Venus is another question all together. Williams was humbled 6-4, 6-4 by the Austrian powerhouse Schett, rendering her dream of grabbing the No. 1 ranking from Martina Hingis in the near future mute. “I just had a very, very rough day,” said Williams. I wasn’t playing normal.”

A confused Williams appeared to have her thoughts elsewhere, as the muscular Schett ate up her weak second serves and exploited her shaky forehand with blowtorch returns and a wicked forehand. Considered by many to be the tour’s hardest hitter, Williams frequently found herself on the defensive, unable to control the center of the court nor read where Schett was going with her shots. The Austrian also served effectively, stretching Williams out with a biting slice serve and occasionally running flat serves down the middle that left Williams flat footed. “It was my groundstrokes,” said Williams, who committed 43 unforced errors. “I couldn’t keep a ball in. I was making quite a few errors for no apparent reason.”

Williams did manage to fight off three match points in the contest’s final game, but unlike numerous times in the past, Schett didn’t seize up and Williams couldn’t pull herself through. 

Venus has played sparingly this year, but did win the Ericsson Open, devastated the field in Hamburg on clay and then was upset on dirt by Justine Henin in Berlin. She has never performed well here and why she thought that playing two clay court warm-up events was enough preparation for her stated to desire to win Roland Garros this year is confusing. She needed more preparation to find her footing on the clay and to be able to groove her groundies. The 20-year-old believes she has been playing enough. “I never dreamed it would turn out like this,” Williams said. “Normally I turn it around but today it wasn’t there.”
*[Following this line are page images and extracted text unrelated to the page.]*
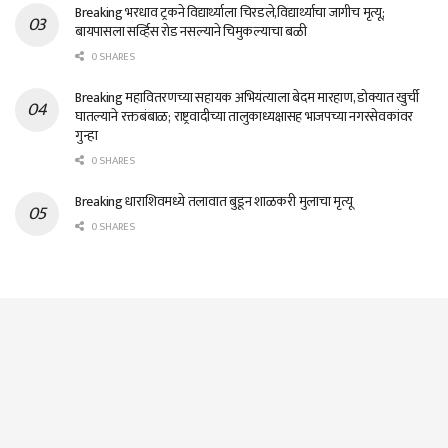
Breaking भरधाव ट्रकने विद्यार्थ्याला चिरडले,विद्यार्थ्याचा जागीच मृत्यू;
बायपासला सर्व्हिस रोड नसल्याने चिमुकल्याचा बळी
0 SHARES
Breaking महावितरणच्या सहायक अभियंत्याला बेदम मारहाण, डोक्यात खुर्ची
घातल्याने रक्तबंबाळ; राष्ट्रवादीच्या तालुकाध्यक्षासह भाजपच्या नगरसेवकांवर
गुन्हा
0 SHARES
Breaking धाराशिवमध्ये तलावात बुडून शाळकरी मुलाचा मृत्यू
0 SHARES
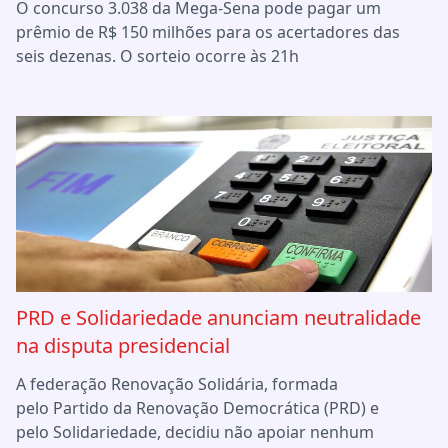
O concurso 3.038 da Mega-Sena pode pagar um
prêmio de R$ 150 milhões para os acertadores das
seis dezenas. O sorteio ocorre às 21h
PRD e Solidariedade anunciam neutralidade
na disputa presidencial
A federação Renovação Solidária, formada
pelo Partido da Renovação Democrática (PRD) e
pelo Solidariedade, decidiu não apoiar nenhum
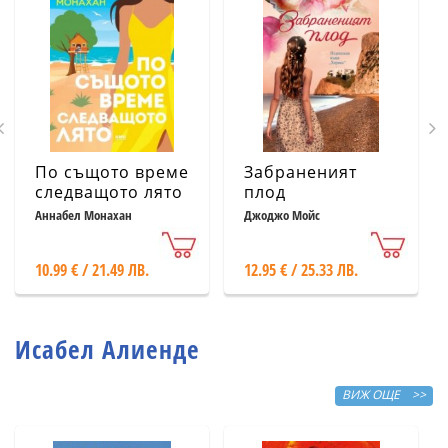
По същото време
Забраненият
следващото лято
плод
Аннабел Монахан
Джоджо Мойс
10.99 € / 21.49 ЛВ.
12.95 € / 25.33 ЛВ.
Исабел Алиенде
ВИЖ ОЩЕ >>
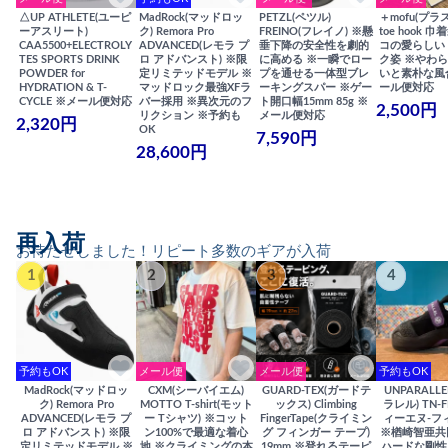
△UP ATHLETE(ユーピ
MadRock(マッドロッ
PETZL(ペツル)
＋mofu(プラ
ーアスリート)
ク) Remora Pro
FREINO(フレイノ) ※懸
toe hook 
CAA5500+ELECTROLY
ADVANCED(レモラ プ
垂下降の安全性を劇的
コの愛らしい
TES SPORTS DRINK
ロ アドバンスト) ※限
に高める ※一瞬でロー
ク姿 ※やわ
POWDER for
定リミテッドモデル ※
プを通せる一体型ブレ
いと素朴な風
HYDRATION & T-
マッドロック最強XFラ
ーキングスパー ※ゲー
ール便対応
CYCLE ※メール便対応
バー採用 ※異次元のフ
ト開口幅15mm 85g ※
2,500円
リクション ※予約も
メール便対応
2,320円
OK
7,590円
28,600円
再入荷
お待たせしました！リピート多数のギアが入荷
1
2
3
4
予約もOK
メール便
メール便
予約もOK
MadRock(マッドロッ
CXM(シーバイエム)
GUARD-TEX(ガードテ
UNPARALL
ク) Remora Pro
MOTTO T-shirt(モット
ックス) Climbing
ラレル) TN-F
ADVANCED(レモラ プ
ー Tシャツ) ※コット
FingerTape(クライミン
ィーエヌ-フ
ロ アドバンスト) ※限
ン100%で最適な着心
グ フィンガー テープ)
※楢崎智亜共
定リミテッドモデル ※
地 ※クライミングの本
19mm ※登れるテーピ
ハードな剛性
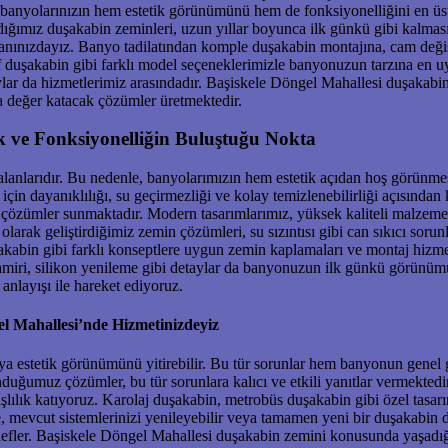
 banyolarınızın hem estetik görünümünü hem de fonksiyonelliğini en üst 
adığımız duşakabin zeminleri, uzun yıllar boyunca ilk günkü gibi kalmas
yanınızdayız. Banyo tadilatından komple duşakabin montajına, cam deği
 duşakabin gibi farklı model seçeneklerimizle banyonuzun tarzına en u
lar da hizmetlerimiz arasındadır. Başiskele Döngel Mahallesi duşakabin 
a değer katacak çözümler üretmektedir.
k ve Fonksiyonelliğin Buluştuğu Nokta
 alanlarıdır. Bu nedenle, banyolarımızın hem estetik açıdan hoş görünm
için dayanıklılığı, su geçirmezliği ve kolay temizlenebilirliği açısında
 çözümler sunmaktadır. Modern tasarımlarımız, yüksek kaliteli malzeme
olarak geliştirdiğimiz zemin çözümleri, su sızıntısı gibi can sıkıcı so
uşakabin gibi farklı konseptlere uygun zemin kaplamaları ve montaj hizm
amiri, silikon yenileme gibi detaylar da banyonuzun ilk günkü görünü
anlayışı ile hareket ediyoruz.
l Mahallesi’nde Hizmetinizdeyiz
 veya estetik görünümünü yitirebilir. Bu tür sorunlar hem banyonun gen
duğumuz çözümler, bu tür sorunlara kalıcı ve etkili yanıtlar vermekte
lılık katıyoruz. Karolaj duşakabin, metrobüs duşakabin gibi özel tasar
, mevcut sistemlerinizi yenileyebilir veya tamamen yeni bir duşakabin d
efler. Başiskele Döngel Mahallesi duşakabin zemini konusunda yaşadığı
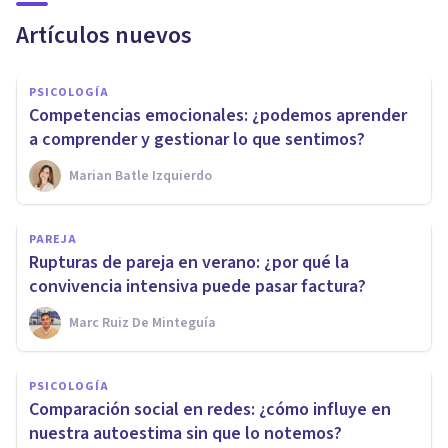
Artículos nuevos
PSICOLOGÍA
Competencias emocionales: ¿podemos aprender
a comprender y gestionar lo que sentimos?
Marian Batle Izquierdo
PAREJA
Rupturas de pareja en verano: ¿por qué la
convivencia intensiva puede pasar factura?
Marc Ruiz De Minteguía
PSICOLOGÍA
Comparación social en redes: ¿cómo influye en
nuestra autoestima sin que lo notemos?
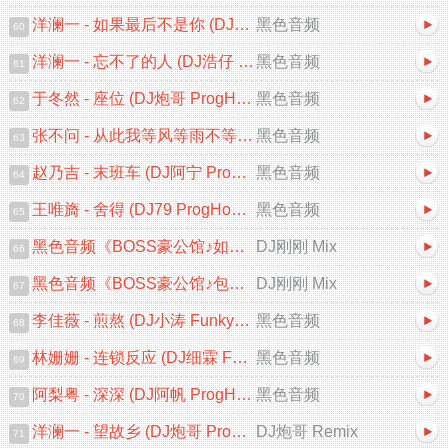
洋澜一 - 如果最后不是你 (DJ小九 ProgHouse Remix)
黑色音频
60
洋澜一 - 忘不了的人 (DJ浩仔 ProgHouse Remix 2025)
黑色音频
61
于冬然 - 座位 (DJ炮哥 ProgHouse Remix 2025)V2
黑色音频
62
张不问 - 从此我等风等雨不等你 (DJ浩仔 ProgHouse Remix)
黑色音频
63
赵乃吉 - 末班车 (DJ阿宁 ProgHouse Remix 2025)
黑色音频
64
王唯旖 - 舍得 (DJ79 ProgHouse Remix 2025)
黑色音频
65
黑色音频《BOSS豪公馆♪如果最后不是你♪中文跳舞大碟V2》DJ刚刚 Mix
DJ刚刚 Mix
66
黑色音频《BOSS豪公馆♪包房专用♪中文跳舞大碟V2》DJ刚刚 Mix
DJ刚刚 Mix
67
李佳薇 - 煎熬 (DJ小涛 FunkyHouse Remix 2025)
黑色音频
68
林姗姗 - 连锁反应 (DJ细霖 FunkyHouse Remix 2025)粤语
黑色音频
69
阿梨粤 - 深深 (DJ阿帆 ProgHouse Remix 2025)粤语
黑色音频
70
洋澜一 - 望故乡 (DJ炮哥 ProgHouse Remix 2025)
DJ炮哥 Remix
71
The Compton Crusher is not going to win a Grand Slam by using the retreat as her most common tactic, which was her main strategy against Schett. She’s now essentially in the same position she was last year, approaching Wimbledon with two bad losses in her last two Grand Slams. Can she repeat her 2000 performance and grab glory at both the All-England Club? Not if she brings the same attitude that she did to the court against Schett.